Court of Appeals of Virginia
Jun 17, 1986
345 S.E.2d 542 (Va. Ct. App. 1986)

Summary

holding that the trial court's refusal to permit a mother to testify as to a bout of polio suffered by her child was "clearly wrong" because "her firsthand observations would establish her competency to testify as a lay witness"

Summary of this case from Mullin v. Mullin

Opinion

45110 No. 0056-85

Decided June 17, 1986

(1) Appellate Review — Scope of Review — Exclusion of Evidence. — When an objection is sustained and evidence is rejected, it is incumbent upon the proponent of the evidence to make a proffer of the expected answer; otherwise, the appellate court has no means of determining if the evidence is material or otherwise admissible.

(2) Evidence — Evidence of Physical Condition — Competency. — A witness need not be a medical expert to offer testimony concerning a person's physical condition; the opinions of lay or nonexpert witnesses who are familiar with a person whose physical condition is in question are competent on issues concerning the general health, strength, and the bodily vigor of such person, his feebleness or apparent illness, or changes in his apparent state of health or physical condition from one time to another.
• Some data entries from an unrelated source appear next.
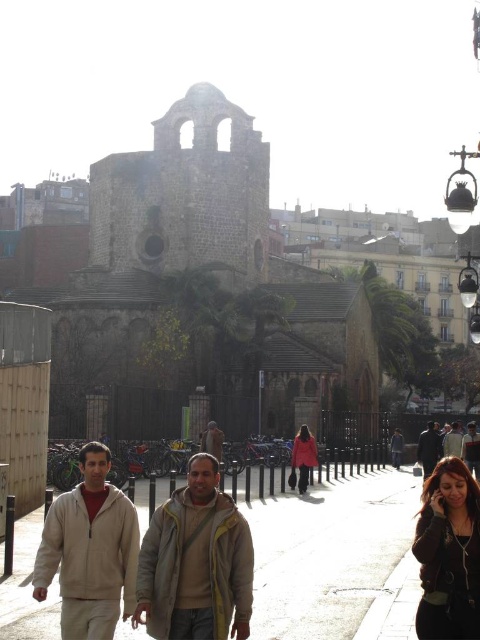 Can you confirm if matte pink coat at center is positioned to the left of dark brown leather jacket at lower right?

Yes, matte pink coat at center is to the left of dark brown leather jacket at lower right.

Describe the element at coordinates (302, 458) in the screenshot. I see `matte pink coat at center` at that location.

Does point (307, 428) come closer to viewer compared to point (430, 451)?

Yes, it is in front of point (430, 451).

The width and height of the screenshot is (480, 640). What are the coordinates of `matte pink coat at center` in the screenshot? It's located at click(302, 458).

How distant is smooth concrete pavement at lower center from matte black coat at center?

85.23 feet

Can you confirm if smooth concrete pavement at lower center is bigger than matte black coat at center?

Indeed, smooth concrete pavement at lower center has a larger size compared to matte black coat at center.

Who is more forward, [283,595] or [402,442]?

Point [283,595] is more forward.

You are a GUI agent. You are given a task and a screenshot of the screen. Output one action in this format:
    pyautogui.click(x=<x>, y=<y>)
    Task: Click on the smooth concrete pavement at lower center
    
    Given the screenshot: What is the action you would take?
    pyautogui.click(x=327, y=552)

Which is behind, point (70, 588) or point (207, 429)?

Point (207, 429)

Which is behind, point (108, 588) or point (220, 451)?

Positioned behind is point (220, 451).

Identify the location of light beige fleece jacket at lower left. (90, 550). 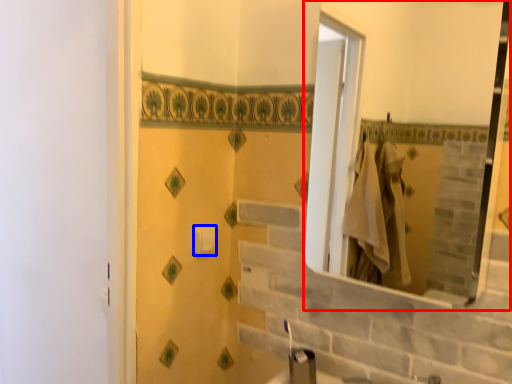 Question: Which point is further to the camera, mirror (highlighted by a red box) or toilet paper (highlighted by a blue box)?

Choices:
 (A) mirror
 (B) toilet paper

Answer: (B)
(3) Evidence — Proof of Bias or Motivation — Standard. — The accused has a right to cross-examine prosecution witnesses to show bias or motivation; inquiries of this nature are always relevant, and the factfinder should consider the evidence of bias and motivation in assigning the weight to be accorded to the testimony of the witness.

(4) Appellate Review — Appeals From the Circuit Court — Standard. — Where it affirmatively appears that an error of the trial court could not affect the merits of the case, nor prejudice the party appealing, the appellate court will not reverse the judgment on the ground of such error; to authorize the reversal of a judgment for refusal to admit relevant testimony, not only must the evidence be relevant, but it must be of such a nature that its rejection may have prejudiced the party offering it.
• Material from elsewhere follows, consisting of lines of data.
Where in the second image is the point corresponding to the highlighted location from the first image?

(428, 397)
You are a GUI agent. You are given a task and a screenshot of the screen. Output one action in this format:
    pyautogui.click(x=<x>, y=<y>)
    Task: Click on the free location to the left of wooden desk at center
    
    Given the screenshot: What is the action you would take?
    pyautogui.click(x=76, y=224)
(5) Evidence — Hearsay — Defined. — If a declaration is offered solely to show that it was uttered, without regard to the truth or falsity of its content, the declaration is not excluded by the hearsay rule.
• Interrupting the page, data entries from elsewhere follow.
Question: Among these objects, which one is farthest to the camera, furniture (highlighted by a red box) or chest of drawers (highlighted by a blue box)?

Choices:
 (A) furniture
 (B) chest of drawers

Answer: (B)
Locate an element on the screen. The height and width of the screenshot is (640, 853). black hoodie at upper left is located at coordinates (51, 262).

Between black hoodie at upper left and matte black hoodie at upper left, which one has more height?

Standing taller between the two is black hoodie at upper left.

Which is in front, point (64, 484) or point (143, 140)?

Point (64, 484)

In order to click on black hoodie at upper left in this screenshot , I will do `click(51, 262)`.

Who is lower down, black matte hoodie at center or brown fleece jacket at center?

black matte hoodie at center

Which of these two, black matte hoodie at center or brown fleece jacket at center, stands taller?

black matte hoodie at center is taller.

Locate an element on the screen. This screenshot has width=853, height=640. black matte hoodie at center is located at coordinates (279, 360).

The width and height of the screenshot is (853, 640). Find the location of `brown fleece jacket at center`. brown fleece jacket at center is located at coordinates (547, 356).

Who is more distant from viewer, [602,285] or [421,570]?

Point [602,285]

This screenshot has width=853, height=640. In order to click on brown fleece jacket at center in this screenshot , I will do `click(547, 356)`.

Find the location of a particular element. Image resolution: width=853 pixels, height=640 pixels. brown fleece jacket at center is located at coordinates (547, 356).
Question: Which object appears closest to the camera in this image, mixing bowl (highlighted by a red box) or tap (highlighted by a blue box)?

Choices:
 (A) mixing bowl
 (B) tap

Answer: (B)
Susan L. Korfanty, for appellant.

Lucy H. Allen, Assistant Attorney General (William G. Broaddus, Attorney General, on brief), for appellee.


SUMMARY

Defendant appealed his convictions for burglary and grand larceny. He argued that the trial court erred when it refused to permit his mother to testify that he had polio as a child which would have impaired his ability to flee from the scene, when it limited cross-examination of a prosecution witness with respect to possible bias, and when it admitted certain identification evidence (Circuit Court of Arlington County, Thomas R. Monroe, Judge).

The Court of Appeals reversed, holding that a witness need not be a medical expert to offer testimony concerning a person's physical condition. The Court also held that the trial court erred when it limited the defendant's right to cross-examine a prosecution witness for possible bias.

Reversed and remanded.


OPINION


The appellant, Daniel L. Speller, was tried and convicted by a jury on indictments charging him with burglary and grand larceny. He was sentenced to eighteen years in the penitentiary.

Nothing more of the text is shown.